With images removed, transcribe each record exactly as it appears.
Records Start Marker
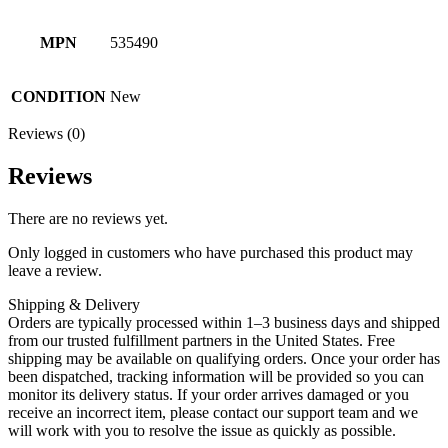
MPN
535490
CONDITION
New
Reviews (0)
Reviews
There are no reviews yet.
Only logged in customers who have purchased this product may
leave a review.
Shipping & Delivery
Orders are typically processed within 1–3 business days and shipped
from our trusted fulfillment partners in the United States. Free
shipping may be available on qualifying orders. Once your order has
been dispatched, tracking information will be provided so you can
monitor its delivery status. If your order arrives damaged or you
receive an incorrect item, please contact our support team and we
will work with you to resolve the issue as quickly as possible.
Records End Marker
## Output for this task
MPN
535490
CONDITION
New
Reviews (0)
Reviews
There are no reviews yet.
Only logged in customers who have purchased this product may
leave a review.
Shipping & Delivery
Orders are typically processed within 1–3 business days and shipped
from our trusted fulfillment partners in the United States. Free
shipping may be available on qualifying orders. Once your order has
been dispatched, tracking information will be provided so you can
monitor its delivery status. If your order arrives damaged or you
receive an incorrect item, please contact our support team and we
will work with you to resolve the issue as quickly as possible.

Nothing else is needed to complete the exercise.